FireEye went public in September of 2013 and was listed as one of eSecurity Planet's 13 Hot Security Startups to Watch in November of 2013.
For the fourth quarter of 2013, FireEye's revenue came in at $57.3 million, an 81 percent year-over-year gain. The company reported a net loss of $2.5 million for the quarter, a significant improvement over the $12.6 million net loss reported in 2012's fourth quarter.
For the full fiscal 2013 year, FireEye reported revenue of $161.6 million, a 94 percent year-over-year increase. That revenue wasn't enough to bring in a profit as the company reported a net loss for the year of $120.6 million, which is a steep increase from the loss of $35.8 million reported in 2012.
Looking forward, FireEye provided first quarter fiscal 2014 guidance for total revenue in the range of $70 million to $72 million. Sales and marketing expenses as a percentage of revenues for the first quarter are expected to range from 92 to 95 percent. For the full fiscal 2014, FireEye provided guidance for revenue in the range of $400 million to $410 million. Sales and maketing costs as a percent of full year revenue is expected to come in the range of 82 to 85 percent.

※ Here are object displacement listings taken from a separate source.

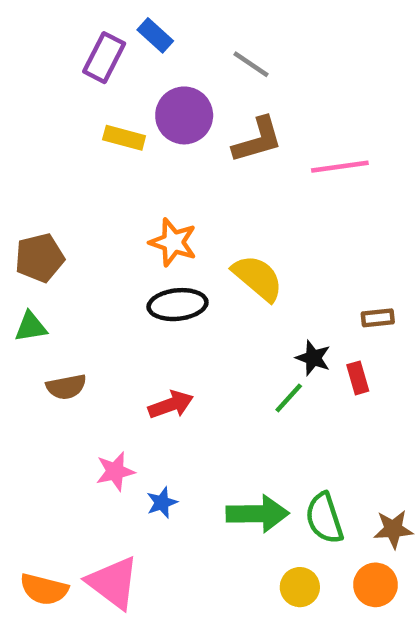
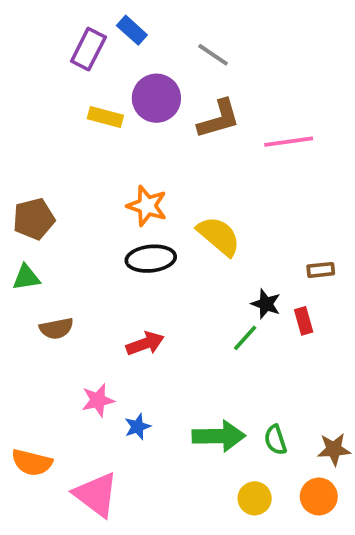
green semicircle: (324, 518) -> (275, 440), size x0.7
orange semicircle: (44, 589) -> (32, 463), moved

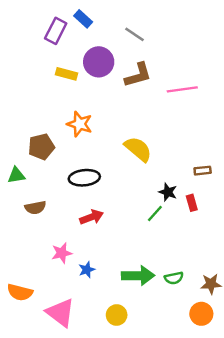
orange star: (147, 206) -> (80, 124), moved
brown pentagon: (34, 219) -> (41, 147), moved
black ellipse: (151, 259) -> (84, 178), moved
green semicircle: (275, 440) -> (174, 278), turned -84
yellow circle: (255, 498) -> (117, 315), moved

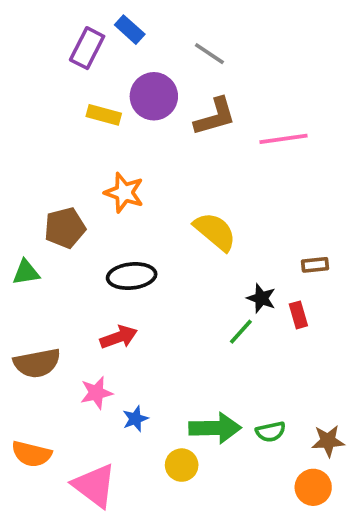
brown semicircle: (35, 208) -> (37, 363), moved, size x1.4
red arrow: (92, 217) -> (119, 337), moved
yellow circle: (117, 315) -> (182, 465), moved

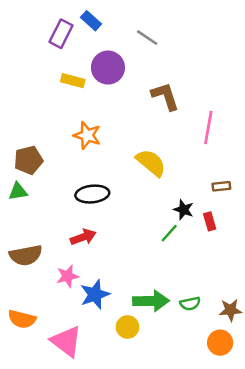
brown L-shape: (215, 117) -> (165, 96), moved, turned -92
pink line: (284, 139) -> (208, 128), moved, turned -72
brown pentagon: (65, 228) -> (28, 160), moved
blue star: (135, 419) -> (95, 294), size x1.6

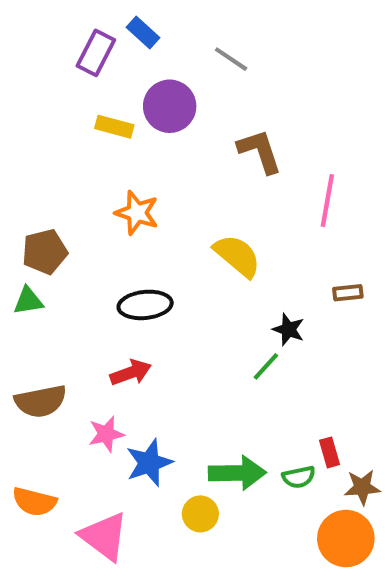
red rectangle: (210, 221) -> (329, 452), moved
orange circle: (220, 343) -> (346, 539), size x1.4

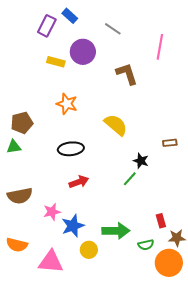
pink line: (327, 200) -> (160, 47), moved
red arrow: (131, 373) -> (79, 182), moved
green semicircle: (299, 477) -> (146, 245), moved
yellow circle: (200, 514) -> (89, 250), moved
pink triangle: (104, 536) -> (51, 262), turned -32

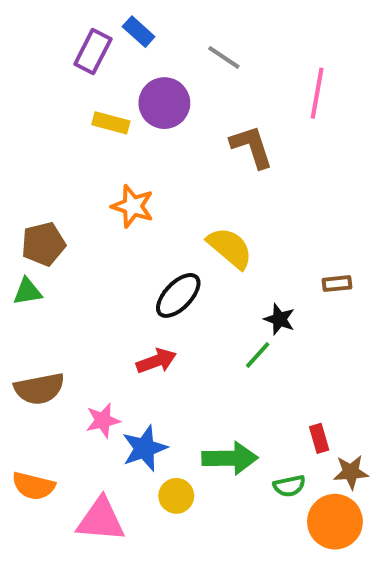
black ellipse: (71, 149) -> (178, 295), moved, turned -40

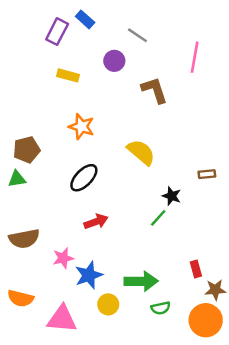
purple circle: (164, 103) -> (114, 61), moved, size x0.7
black ellipse: (178, 295) -> (84, 178), moved
green semicircle: (289, 486) -> (161, 308), moved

"During 2013, we nearly doubled our billings and revenue, built a global infrastructure to support our growth, completed our initial public offering, and extended our virtual machine-based security technology with mobile, data center, and small and midsized business solutions," said David DeWalt, FireEye chairman of the board and chief executive officer, in a statement.

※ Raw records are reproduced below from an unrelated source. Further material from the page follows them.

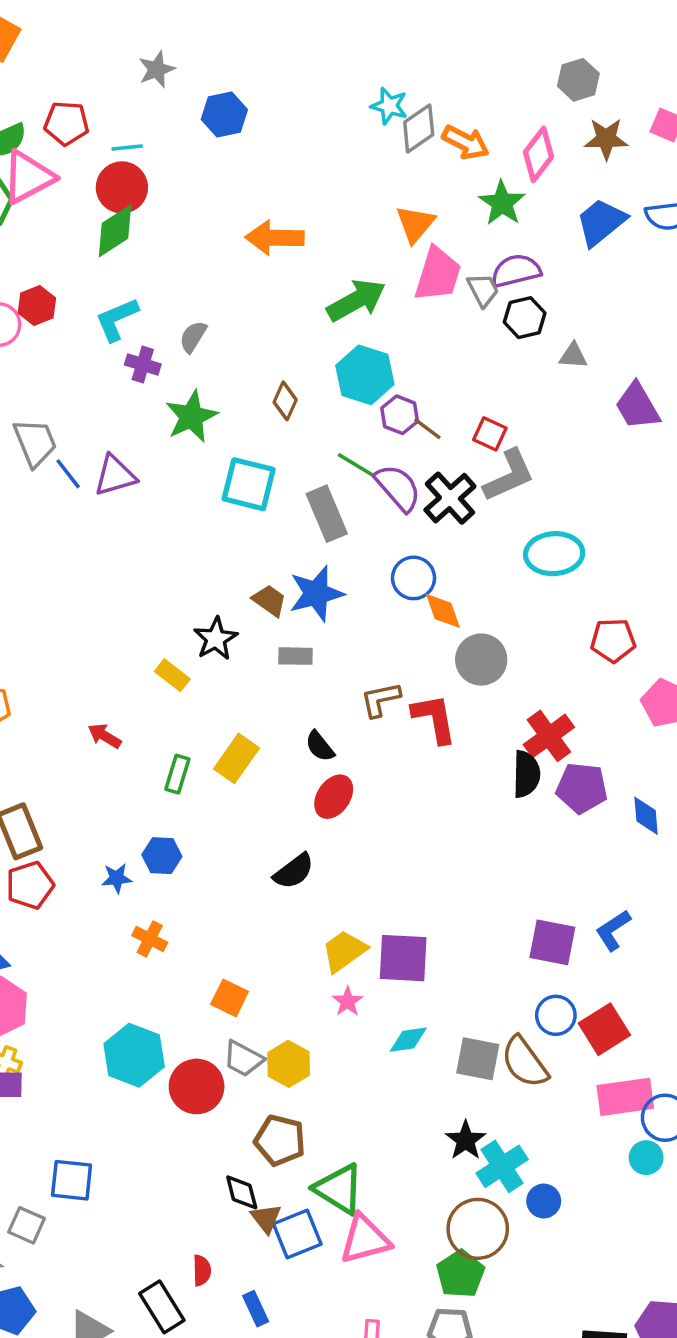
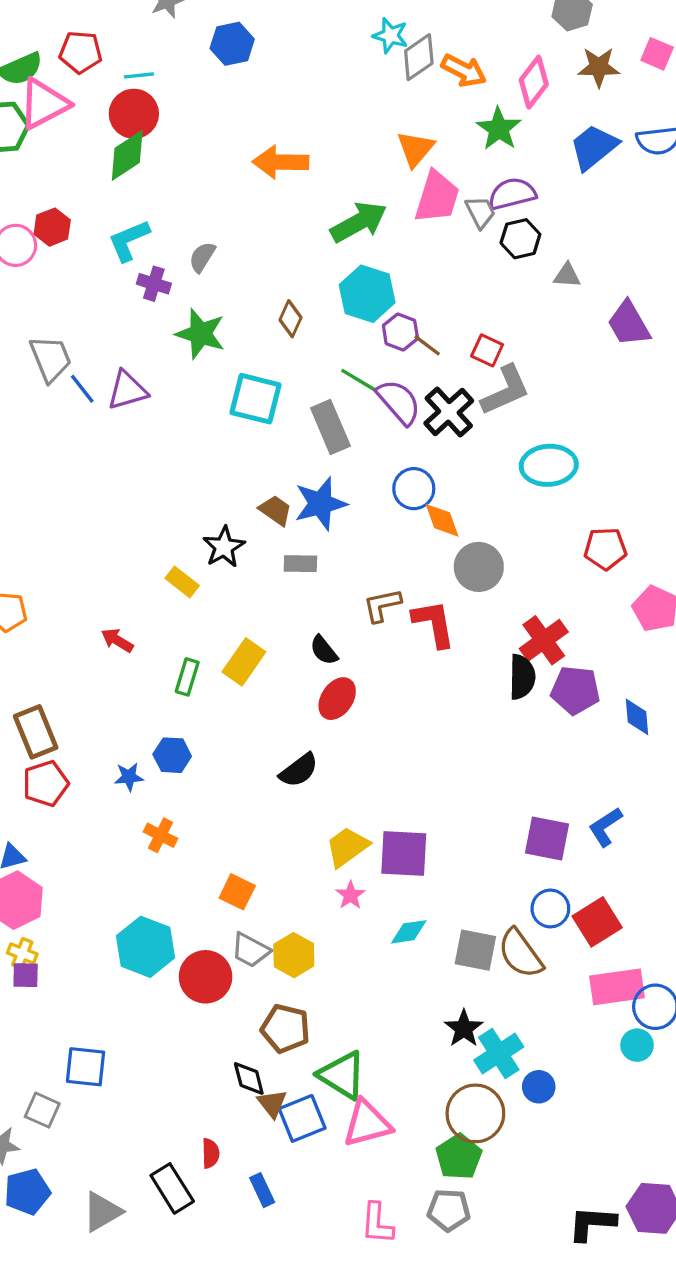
green star: (191, 417) -> (201, 334), turned -30

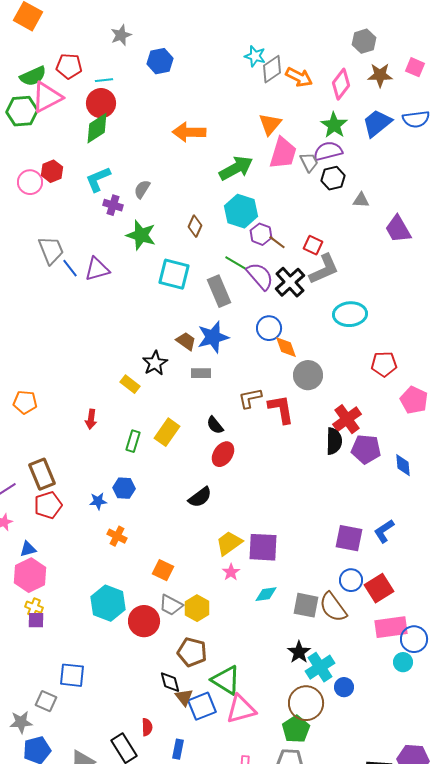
green star: (499, 129) -> (334, 125), moved
red arrow: (117, 640) -> (91, 419), turned -114
blue rectangle: (262, 1190) -> (178, 749), turned 36

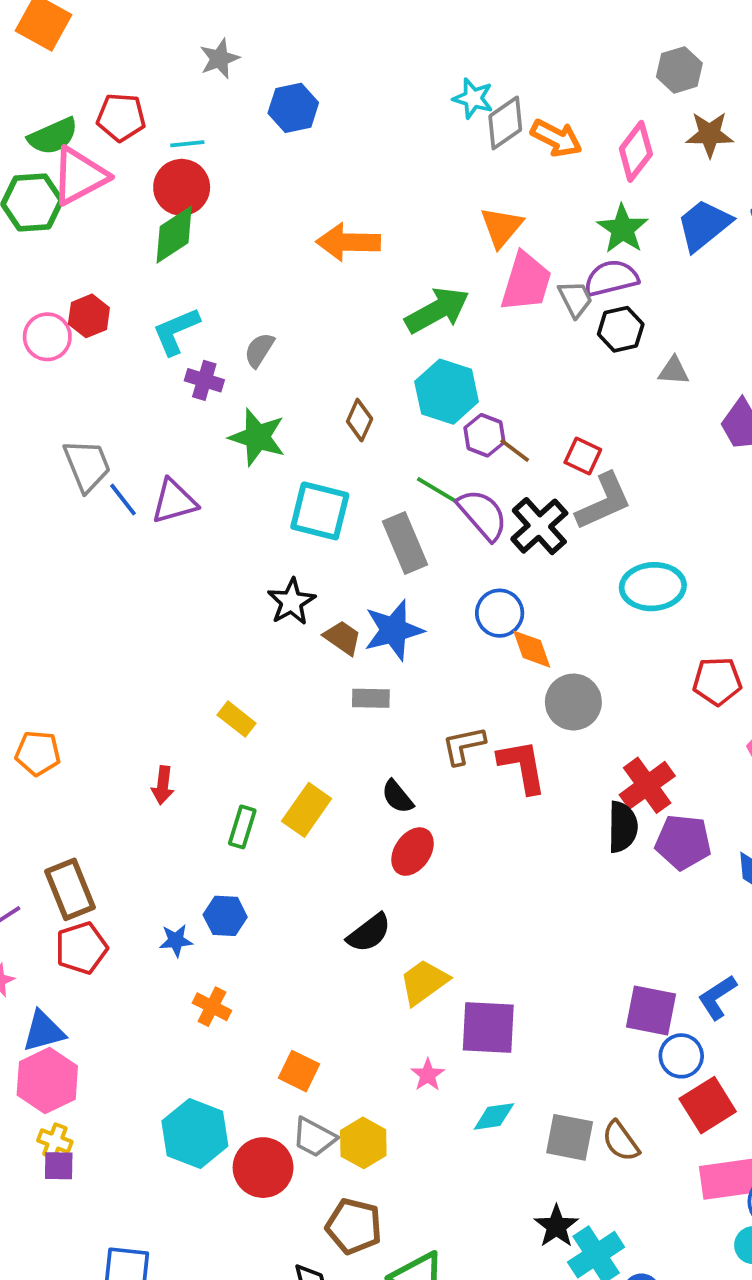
black star: (155, 363) -> (291, 602), moved
yellow trapezoid: (229, 543) -> (424, 982), moved
blue triangle: (28, 549) -> (44, 1031), size x1.4
blue circle: (351, 580) -> (681, 1056), moved
brown semicircle: (333, 607) -> (621, 1141), size x0.7

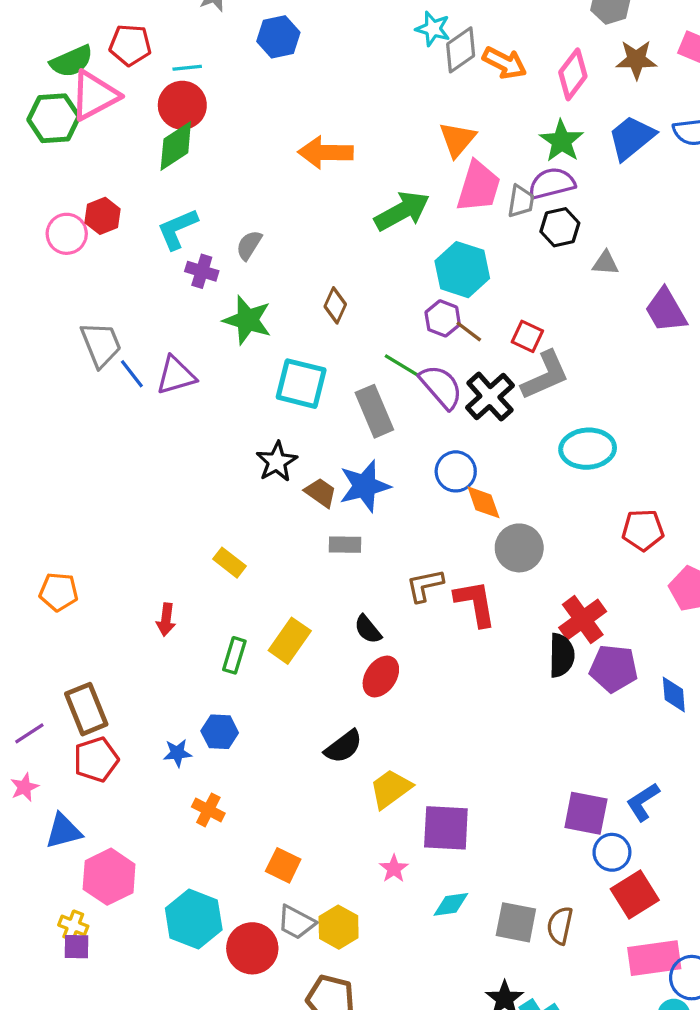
gray trapezoid: (575, 299) -> (521, 201), turned 36
cyan hexagon: (447, 392) -> (462, 270), moved
pink hexagon: (47, 1081) -> (109, 877), moved
brown semicircle: (621, 1141) -> (560, 926), turned 48

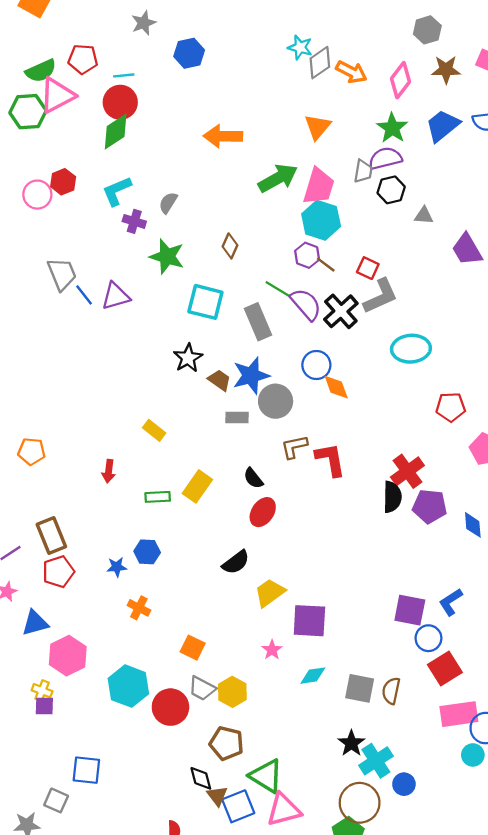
pink trapezoid: (479, 187) -> (319, 186), moved
gray circle: (519, 548) -> (276, 401), moved
green rectangle: (234, 655) -> (158, 497), turned 70

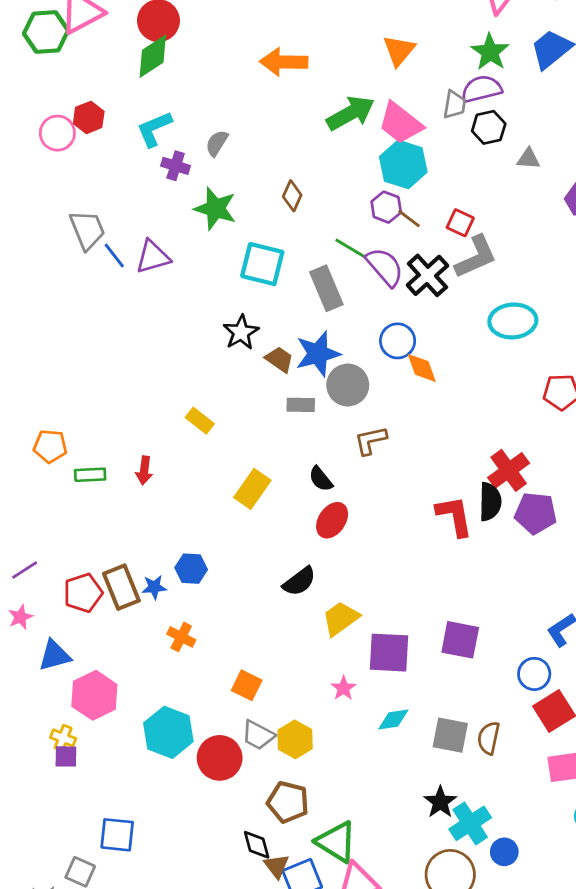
pink trapezoid: (319, 186) -> (400, 123), turned 111
red L-shape: (330, 460) -> (454, 516), moved
green rectangle: (158, 497) -> (90, 475), moved
brown rectangle: (51, 535) -> (121, 587), moved
purple square: (410, 610) -> (460, 640), moved

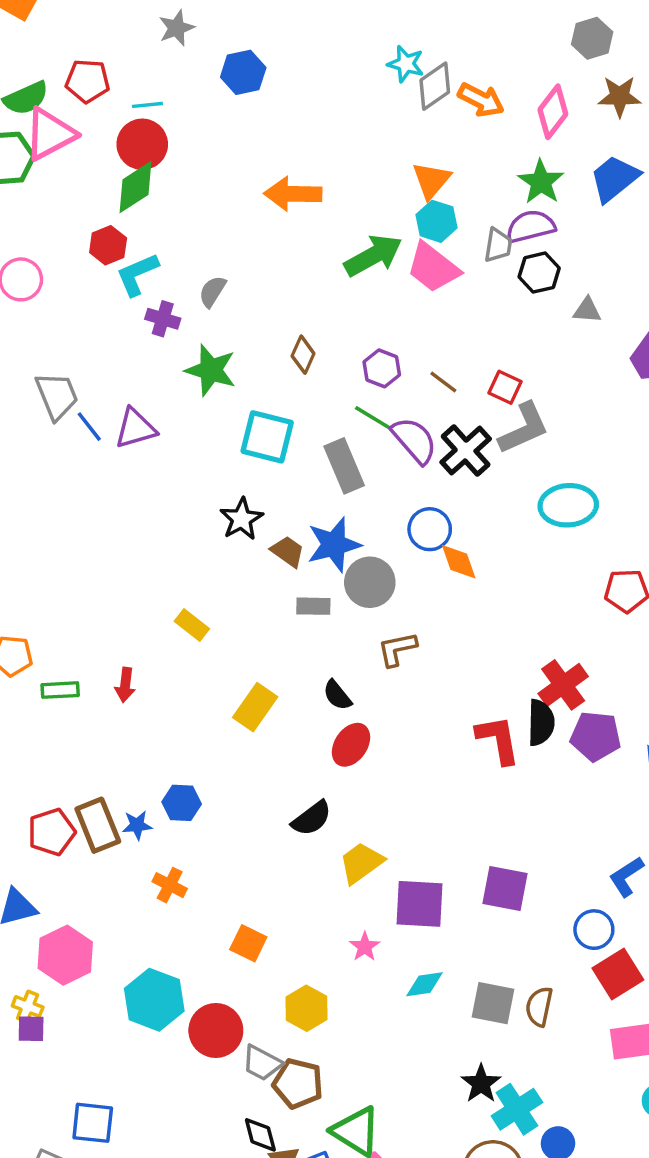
red hexagon: (89, 117) -> (108, 245), moved
cyan hexagon: (403, 164) -> (437, 221), moved, size x0.7
purple hexagon: (386, 207) -> (382, 368), moved
gray trapezoid: (258, 735) -> (262, 1063), moved

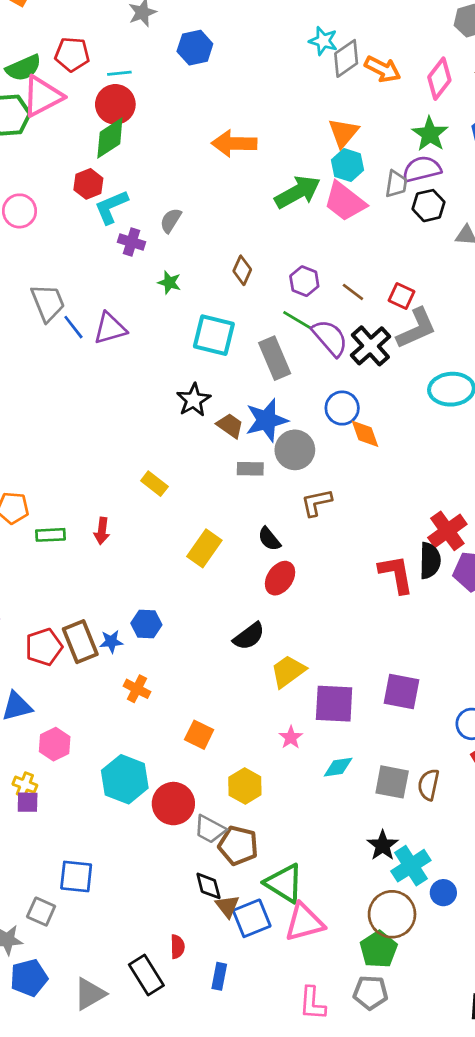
green star: (211, 370) -> (169, 282), size x0.6
pink hexagon: (65, 955) -> (55, 744), size x0.7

Acquisition and Product Rollout
2013 was also a transformative year for FireEye in that it acquired privately-held security vendor Mandiant in a deal valued at $1 billion. Kevin Mandia, the founder of Mandiant, now serves as FireEye's chief operating officer.
The day before FireEye reported its earnings, the company announced its newest platform the MVX-IPS. Intrusion prevention systems (IPSes) are widely deployed today, though FireEye is taking a different approach with its system.
"Current IPS products are failing to keep pace with the modern threat environment because they rely on the outdated signature-based model of protection, produce distracting false positives and lack actionable threat intelligence,” said Manish Gupta, senior vice president of products at FireEye, in a statement. “With FireEye MVX-IPS, organizations can consolidate threat defenses, receive timely, validated threat notifications and actionable insights that allow security teams to focus on quickly getting to remediation."